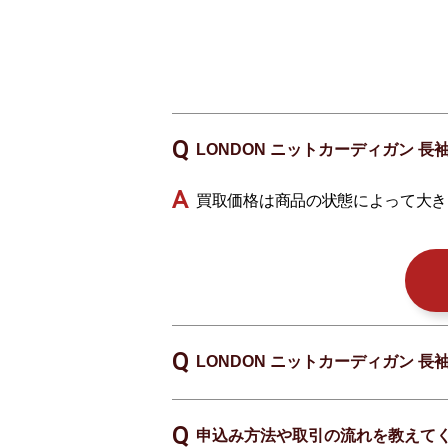
LONDON ニットカーディガン 長
買取価格は商品の状態によって大き
LONDON ニットカーディガン 長
申込み方法や取引の流れを教えて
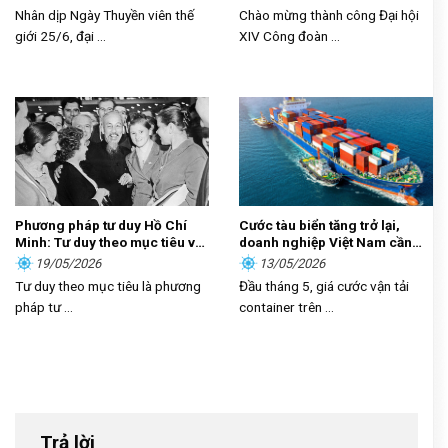
giỏi, năng suất cao, thu nhập
Nhân dịp Ngày Thuyền viên thế
Chào mừng thành công Đại hội
tốt”
giới 25/6, đại ...
XIV Công đoàn ...
Phương pháp tư duy Hồ Chí
Cước tàu biển tăng trở lại,
Minh: Tư duy theo mục tiêu và
doanh nghiệp Việt Nam cần
sự vận dụng trong kỷ nguyên
làm gì?
19/05/2026
13/05/2026
mới
Tư duy theo mục tiêu là phương
Đầu tháng 5, giá cước vận tải
pháp tư ...
container trên ...
Trả lời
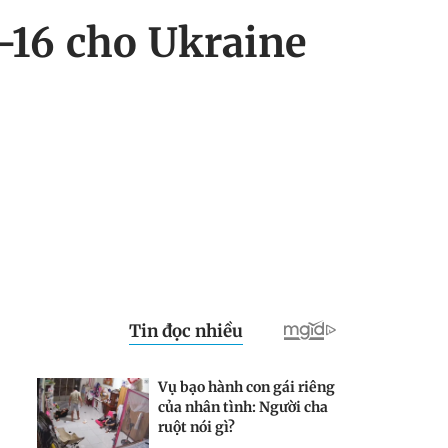
F-16 cho Ukraine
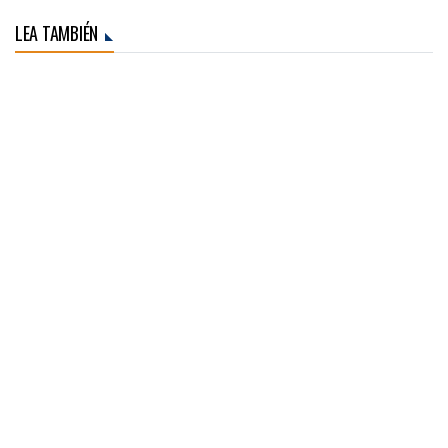
LEA TAMBIÉN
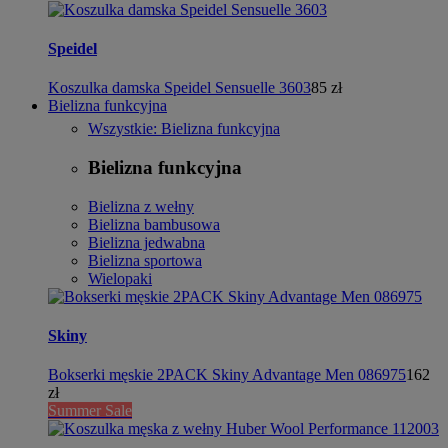
Speidel
Koszulka damska Speidel Sensuelle 3603
85 zł
Bielizna funkcyjna
Wszystkie: Bielizna funkcyjna
Bielizna funkcyjna
Bielizna z wełny
Bielizna bambusowa
Bielizna jedwabna
Bielizna sportowa
Wielopaki
Skiny
Bokserki męskie 2PACK Skiny Advantage Men 086975
162
zł
Summer Sale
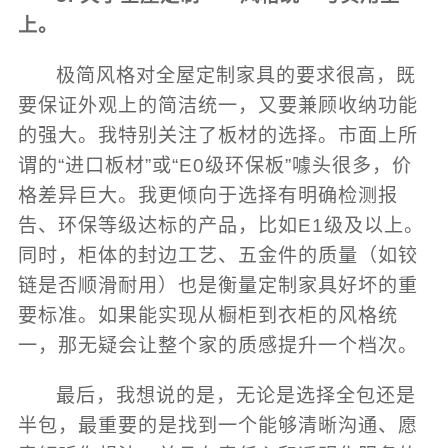
上。
极简风格对全屋定制家具的要求很高，既
要保证外观上的简洁统一，又要兼顾收纳功能
的强大。我特别关注了板材的选择。市面上所
谓的“进口板材”或“E0级环保板”噱头很多，价
格差异巨大。我更倾向于选择有明确检测报
告、环保等级达标的产品，比如E1级及以上。
同时，柜体的封边工艺、五金件的质量（如铰
链是否顺滑耐用）也是衡量定制家具好坏的重
要标准。如果能实现从橱柜到衣柜的风格统
一，那无疑会让整个家的质感提升一个档次。
最后，我想说的是，无论是选择全包还是
半包，最重要的是找到一个能够清晰沟通、愿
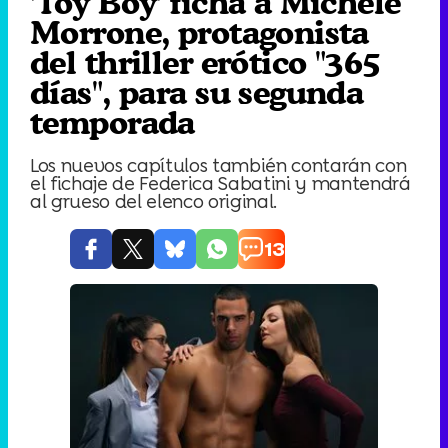
'Toy Boy' ficha a Michele
Morrone, protagonista
del thriller erótico "365
días", para su segunda
temporada
Los nuevos capítulos también contarán con
el fichaje de Federica Sabatini y mantendrá
al grueso del elenco original.
13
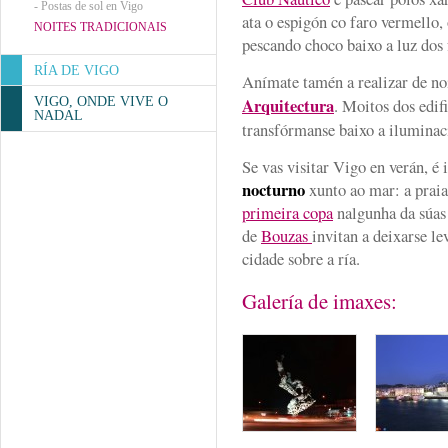
-
Postas de sol en Vigo
ata o espigón co faro vermello,
NOITES TRADICIONAIS
pescando choco baixo a luz dos 
RÍA DE VIGO
Anímate tamén a realizar de no
Arquitectura
VIGO, ONDE VIVE O
. Moitos dos edi
NADAL
transfórmanse baixo a iluminac
Se vas visitar Vigo en verán, é
nocturno
xunto ao mar: a prai
primeira copa
nalgunha da súas 
de
Bouzas
invitan a deixarse le
cidade sobre a ría.
Galería de imaxes:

(Work item)
Go through the material above and retype every line exactly, without the images.

(Reply)
LONDON ニットカーディガン 長
買取価格は商品の状態によって大き
LONDON ニットカーディガン 長
申込み方法や取引の流れを教えて
giỏi, năng suất cao, thu nhập
Nhân dịp Ngày Thuyền viên thế
Chào mừng thành công Đại hội
tốt”
giới 25/6, đại ...
XIV Công đoàn ...
Phương pháp tư duy Hồ Chí
Cước tàu biển tăng trở lại,
Minh: Tư duy theo mục tiêu và
doanh nghiệp Việt Nam cần
sự vận dụng trong kỷ nguyên
làm gì?
19/05/2026
13/05/2026
mới
Tư duy theo mục tiêu là phương
Đầu tháng 5, giá cước vận tải
pháp tư ...
container trên ...
Trả lời
F-16 cho Ukraine
LEA TAMBIÉN
Speidel
Koszulka damska Speidel Sensuelle 3603
85 zł
Bielizna funkcyjna
Wszystkie: Bielizna funkcyjna
Bielizna funkcyjna
Bielizna z wełny
Bielizna bambusowa
Bielizna jedwabna
Bielizna sportowa
Wielopaki
Skiny
Bokserki męskie 2PACK Skiny Advantage Men 086975
162
zł
Summer Sale
上。
极简风格对全屋定制家具的要求很高，既
要保证外观上的简洁统一，又要兼顾收纳功能
的强大。我特别关注了板材的选择。市面上所
谓的“进口板材”或“E0级环保板”噱头很多，价
格差异巨大。我更倾向于选择有明确检测报
告、环保等级达标的产品，比如E1级及以上。
同时，柜体的封边工艺、五金件的质量（如铰
链是否顺滑耐用）也是衡量定制家具好坏的重
要标准。如果能实现从橱柜到衣柜的风格统
一，那无疑会让整个家的质感提升一个档次。
最后，我想说的是，无论是选择全包还是
半包，最重要的是找到一个能够清晰沟通、愿
'Toy Boy' ficha a Michele
Morrone, protagonista
del thriller erótico "365
días", para su segunda
temporada
Los nuevos capítulos también contarán con
el fichaje de Federica Sabatini y mantendrá
al grueso del elenco original.
13
-
Postas de sol en Vigo
ata o espigón co faro vermello,
NOITES TRADICIONAIS
pescando choco baixo a luz dos 
RÍA DE VIGO
Anímate tamén a realizar de no
Arquitectura
VIGO, ONDE VIVE O
. Moitos dos edi
NADAL
transfórmanse baixo a iluminac
Se vas visitar Vigo en verán, é
nocturno
xunto ao mar: a prai
primeira copa
nalgunha da súas 
de
Bouzas
invitan a deixarse le
cidade sobre a ría.
Galería de imaxes:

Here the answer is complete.